We are living in a time of increased workplace surveillance. Due to the pandemic, many of us have shifted our work environments from the office to our homes. As a result, many employers have been utilising technology to monitor staff who are no longer contained and observable within an office structure.
Current surveillance increase
As reported recently in The Economist article titled Welcome to the era of hyper-surveilled office, “global demand for employee-spying software more than doubled between April 2019 and April 2020”. Evidently many employers support using surveillance software to establish the productivity of those working remotely.
What may (or may not!) surprise you, is that “Australian employers rank first in the world in using technology to monitor their employees” as reported in this recent AFR piece. The result of the significantly high surveillance take-up in corporate Australia may be an increase in disgruntled employees. In September last year, Herbert Smith Freehills conducted a global survey which found that around 61 per cent of senior executives in large corporations in Australia believed there would be an increase in employee activism within the next three to five years. Employee surveillance was cited by these senior executives as what they believed would be the most likely trigger for employee activism (above pay and vaccine status).
How much surveillance is acceptable?
LinkedIn is currently running this interesting poll asking How much visibility should your boss have over your work via electronic monitoring? So far, the answer of None, too invasive is in the lead, but it’s notable that the level of surveillance acceptance amongst employees is also quite marked with approximately 40 per cent of respondents so far answering either All of it, no secrets or Only for priority projects.

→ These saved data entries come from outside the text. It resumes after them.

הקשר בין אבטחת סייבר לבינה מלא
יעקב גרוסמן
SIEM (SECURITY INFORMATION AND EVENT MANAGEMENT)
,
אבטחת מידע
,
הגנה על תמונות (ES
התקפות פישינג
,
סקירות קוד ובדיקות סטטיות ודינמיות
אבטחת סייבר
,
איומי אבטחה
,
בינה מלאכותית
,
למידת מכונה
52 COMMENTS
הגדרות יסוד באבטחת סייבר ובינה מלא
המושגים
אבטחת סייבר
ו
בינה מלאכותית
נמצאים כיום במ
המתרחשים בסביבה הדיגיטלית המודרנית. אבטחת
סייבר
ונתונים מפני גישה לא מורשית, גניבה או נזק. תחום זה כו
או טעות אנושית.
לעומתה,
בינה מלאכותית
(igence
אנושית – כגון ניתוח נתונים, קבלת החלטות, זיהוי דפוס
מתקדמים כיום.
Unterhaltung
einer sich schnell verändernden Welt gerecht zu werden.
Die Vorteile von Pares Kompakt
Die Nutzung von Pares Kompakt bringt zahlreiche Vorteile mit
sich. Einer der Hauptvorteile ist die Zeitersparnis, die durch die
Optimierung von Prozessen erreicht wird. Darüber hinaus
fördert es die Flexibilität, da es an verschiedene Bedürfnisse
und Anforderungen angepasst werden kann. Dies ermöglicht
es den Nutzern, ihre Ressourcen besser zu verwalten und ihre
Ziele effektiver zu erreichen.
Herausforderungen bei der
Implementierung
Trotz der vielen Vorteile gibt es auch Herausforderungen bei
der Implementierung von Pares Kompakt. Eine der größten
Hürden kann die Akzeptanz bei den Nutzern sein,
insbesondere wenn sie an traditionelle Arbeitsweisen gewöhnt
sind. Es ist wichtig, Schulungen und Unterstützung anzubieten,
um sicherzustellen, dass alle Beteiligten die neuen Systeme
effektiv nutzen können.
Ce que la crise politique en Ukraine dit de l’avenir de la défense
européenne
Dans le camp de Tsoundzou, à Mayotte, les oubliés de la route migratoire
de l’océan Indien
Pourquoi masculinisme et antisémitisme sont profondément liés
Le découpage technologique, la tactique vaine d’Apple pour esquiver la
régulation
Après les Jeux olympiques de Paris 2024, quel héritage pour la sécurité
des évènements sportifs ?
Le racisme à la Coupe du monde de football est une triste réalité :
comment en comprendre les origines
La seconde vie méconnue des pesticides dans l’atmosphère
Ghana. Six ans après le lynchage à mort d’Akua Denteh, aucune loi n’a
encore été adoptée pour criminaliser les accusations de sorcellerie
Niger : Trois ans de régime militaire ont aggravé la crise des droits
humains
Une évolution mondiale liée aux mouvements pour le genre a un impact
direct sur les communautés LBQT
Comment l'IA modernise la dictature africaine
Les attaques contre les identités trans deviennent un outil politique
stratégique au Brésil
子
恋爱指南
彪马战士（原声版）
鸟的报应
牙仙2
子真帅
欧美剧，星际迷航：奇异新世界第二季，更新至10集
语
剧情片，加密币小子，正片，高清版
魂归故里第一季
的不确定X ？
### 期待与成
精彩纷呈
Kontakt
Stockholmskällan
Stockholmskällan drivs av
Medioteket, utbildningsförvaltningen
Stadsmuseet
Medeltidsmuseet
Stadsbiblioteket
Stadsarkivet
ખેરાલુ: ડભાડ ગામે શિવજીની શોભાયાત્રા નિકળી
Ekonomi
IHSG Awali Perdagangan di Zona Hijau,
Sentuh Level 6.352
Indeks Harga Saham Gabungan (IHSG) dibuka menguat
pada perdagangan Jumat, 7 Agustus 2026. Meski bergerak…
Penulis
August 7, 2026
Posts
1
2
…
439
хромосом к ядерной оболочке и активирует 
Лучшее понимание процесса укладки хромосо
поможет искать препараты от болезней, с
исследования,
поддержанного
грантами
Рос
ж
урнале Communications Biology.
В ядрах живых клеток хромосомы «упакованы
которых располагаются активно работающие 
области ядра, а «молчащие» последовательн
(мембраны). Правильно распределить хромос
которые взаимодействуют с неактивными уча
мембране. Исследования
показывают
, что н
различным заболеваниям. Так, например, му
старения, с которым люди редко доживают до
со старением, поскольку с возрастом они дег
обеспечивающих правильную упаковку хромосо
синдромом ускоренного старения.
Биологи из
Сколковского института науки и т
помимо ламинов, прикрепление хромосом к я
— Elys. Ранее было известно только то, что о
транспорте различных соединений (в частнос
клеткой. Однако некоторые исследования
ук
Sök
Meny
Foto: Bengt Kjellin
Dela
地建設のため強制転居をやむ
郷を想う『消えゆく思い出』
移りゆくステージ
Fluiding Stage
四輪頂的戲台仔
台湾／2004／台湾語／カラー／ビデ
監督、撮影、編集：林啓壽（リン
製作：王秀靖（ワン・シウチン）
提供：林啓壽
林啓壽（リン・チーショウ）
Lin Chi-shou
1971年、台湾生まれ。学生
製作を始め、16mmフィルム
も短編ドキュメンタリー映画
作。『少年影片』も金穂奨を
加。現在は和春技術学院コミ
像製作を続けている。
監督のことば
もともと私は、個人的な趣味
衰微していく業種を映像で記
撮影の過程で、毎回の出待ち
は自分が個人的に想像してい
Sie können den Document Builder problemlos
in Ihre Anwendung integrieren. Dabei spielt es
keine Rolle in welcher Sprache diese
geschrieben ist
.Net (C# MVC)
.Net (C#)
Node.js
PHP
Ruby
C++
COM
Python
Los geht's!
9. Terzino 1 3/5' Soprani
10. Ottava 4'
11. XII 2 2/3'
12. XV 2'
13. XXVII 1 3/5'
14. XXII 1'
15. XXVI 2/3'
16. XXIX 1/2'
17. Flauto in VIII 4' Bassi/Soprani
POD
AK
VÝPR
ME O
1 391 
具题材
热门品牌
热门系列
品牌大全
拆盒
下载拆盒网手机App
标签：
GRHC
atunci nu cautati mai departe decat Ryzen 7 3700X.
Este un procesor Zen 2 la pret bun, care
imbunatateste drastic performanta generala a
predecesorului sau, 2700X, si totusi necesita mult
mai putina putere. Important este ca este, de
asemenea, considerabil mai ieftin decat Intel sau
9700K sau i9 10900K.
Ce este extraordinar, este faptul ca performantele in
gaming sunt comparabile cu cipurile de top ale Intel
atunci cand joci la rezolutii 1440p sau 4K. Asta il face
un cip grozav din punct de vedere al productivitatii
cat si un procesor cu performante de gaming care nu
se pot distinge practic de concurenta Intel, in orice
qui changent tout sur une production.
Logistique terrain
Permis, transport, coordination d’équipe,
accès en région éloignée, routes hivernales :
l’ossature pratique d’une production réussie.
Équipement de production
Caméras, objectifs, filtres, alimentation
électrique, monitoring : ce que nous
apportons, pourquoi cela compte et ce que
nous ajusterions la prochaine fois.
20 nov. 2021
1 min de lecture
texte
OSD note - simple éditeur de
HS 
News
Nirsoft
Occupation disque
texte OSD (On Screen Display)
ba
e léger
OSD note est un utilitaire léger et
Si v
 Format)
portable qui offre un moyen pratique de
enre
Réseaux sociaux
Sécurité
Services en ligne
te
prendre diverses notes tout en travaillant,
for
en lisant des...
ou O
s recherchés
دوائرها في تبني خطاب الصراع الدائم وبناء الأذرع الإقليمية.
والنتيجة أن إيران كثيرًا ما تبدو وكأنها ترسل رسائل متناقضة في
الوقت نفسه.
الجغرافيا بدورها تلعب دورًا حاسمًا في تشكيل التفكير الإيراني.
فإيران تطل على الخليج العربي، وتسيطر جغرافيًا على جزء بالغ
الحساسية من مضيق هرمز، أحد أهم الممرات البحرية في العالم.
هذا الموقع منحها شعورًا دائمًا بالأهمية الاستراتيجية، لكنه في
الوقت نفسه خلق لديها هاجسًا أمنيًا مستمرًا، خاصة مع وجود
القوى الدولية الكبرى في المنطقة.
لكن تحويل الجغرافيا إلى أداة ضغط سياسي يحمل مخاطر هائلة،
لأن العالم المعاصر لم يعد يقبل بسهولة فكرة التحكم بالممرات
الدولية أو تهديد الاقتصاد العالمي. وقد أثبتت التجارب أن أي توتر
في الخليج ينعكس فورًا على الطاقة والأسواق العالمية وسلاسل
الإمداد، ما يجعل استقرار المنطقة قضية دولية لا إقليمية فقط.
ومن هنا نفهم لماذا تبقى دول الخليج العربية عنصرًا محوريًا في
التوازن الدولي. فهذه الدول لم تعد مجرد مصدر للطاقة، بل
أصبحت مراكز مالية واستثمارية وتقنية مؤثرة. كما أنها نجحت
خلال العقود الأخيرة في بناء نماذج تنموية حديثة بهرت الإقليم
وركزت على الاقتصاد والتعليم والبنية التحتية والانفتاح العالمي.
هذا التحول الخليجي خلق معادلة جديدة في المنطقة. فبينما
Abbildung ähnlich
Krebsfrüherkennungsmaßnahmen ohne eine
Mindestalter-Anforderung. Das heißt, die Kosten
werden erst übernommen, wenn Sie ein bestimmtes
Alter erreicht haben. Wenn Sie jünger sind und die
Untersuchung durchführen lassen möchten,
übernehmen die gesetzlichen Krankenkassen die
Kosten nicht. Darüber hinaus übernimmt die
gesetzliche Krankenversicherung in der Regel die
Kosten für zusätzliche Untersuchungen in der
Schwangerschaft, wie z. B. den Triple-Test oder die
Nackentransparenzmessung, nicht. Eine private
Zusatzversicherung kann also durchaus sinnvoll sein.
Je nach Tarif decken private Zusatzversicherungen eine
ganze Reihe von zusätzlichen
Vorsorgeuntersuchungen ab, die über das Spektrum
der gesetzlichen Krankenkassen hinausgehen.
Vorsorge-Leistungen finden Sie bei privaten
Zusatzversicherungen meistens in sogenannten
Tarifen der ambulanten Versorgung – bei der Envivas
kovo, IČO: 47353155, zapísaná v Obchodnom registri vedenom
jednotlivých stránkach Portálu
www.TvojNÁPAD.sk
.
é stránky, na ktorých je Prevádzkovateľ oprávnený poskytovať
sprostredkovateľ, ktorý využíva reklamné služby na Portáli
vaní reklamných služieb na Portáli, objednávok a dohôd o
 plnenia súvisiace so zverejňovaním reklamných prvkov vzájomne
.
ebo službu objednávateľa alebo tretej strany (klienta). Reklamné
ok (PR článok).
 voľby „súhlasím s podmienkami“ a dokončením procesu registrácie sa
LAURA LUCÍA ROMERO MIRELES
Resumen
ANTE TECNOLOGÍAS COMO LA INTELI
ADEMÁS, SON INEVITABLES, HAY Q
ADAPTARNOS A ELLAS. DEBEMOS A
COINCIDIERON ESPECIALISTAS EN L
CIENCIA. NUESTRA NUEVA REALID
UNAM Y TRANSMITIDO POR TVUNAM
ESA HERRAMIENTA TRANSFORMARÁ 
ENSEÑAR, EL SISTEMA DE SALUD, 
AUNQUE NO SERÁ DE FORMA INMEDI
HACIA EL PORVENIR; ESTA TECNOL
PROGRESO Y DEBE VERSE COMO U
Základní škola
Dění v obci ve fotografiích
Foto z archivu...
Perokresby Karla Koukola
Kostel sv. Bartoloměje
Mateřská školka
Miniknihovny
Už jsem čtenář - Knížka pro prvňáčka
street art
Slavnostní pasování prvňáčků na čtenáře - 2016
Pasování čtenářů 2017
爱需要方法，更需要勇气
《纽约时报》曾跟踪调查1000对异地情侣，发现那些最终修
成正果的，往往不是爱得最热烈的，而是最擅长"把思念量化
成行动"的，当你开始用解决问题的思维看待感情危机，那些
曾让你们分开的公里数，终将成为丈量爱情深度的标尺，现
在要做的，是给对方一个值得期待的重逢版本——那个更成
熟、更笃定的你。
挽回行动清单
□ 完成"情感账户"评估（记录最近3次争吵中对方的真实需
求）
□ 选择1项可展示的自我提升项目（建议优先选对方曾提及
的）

We can get a sense of the varying levels of surveillance that employers and employees would prefer, but what are the regulations around workplace surveillance? If you live in NSW, we have the Workplace Surveillance Act in place. An important entitlement to be aware of is that no employer is legally allowed to put you under covert/secret surveillance. Employees must be notified of allowable surveillance that is set to occur with at least 14 days’ notice. It’s a good idea to read the Workplace Surveillance Act if you’re looking to understand your rights as an employee or employer. It may also be worthwhile seeking legal counsel.
Trusting your staff
The reality is that countless studies into employee satisfaction and engagement indicate that staff are more likely to thrive when given a certain degree of trust and autonomy by their employers. If you’re hoping to establish a happy workplace with productive workers, putting them under stringent surveillance is statistically not the answer. Better to set performance targets and inspire, encourage and support them to meet these goals.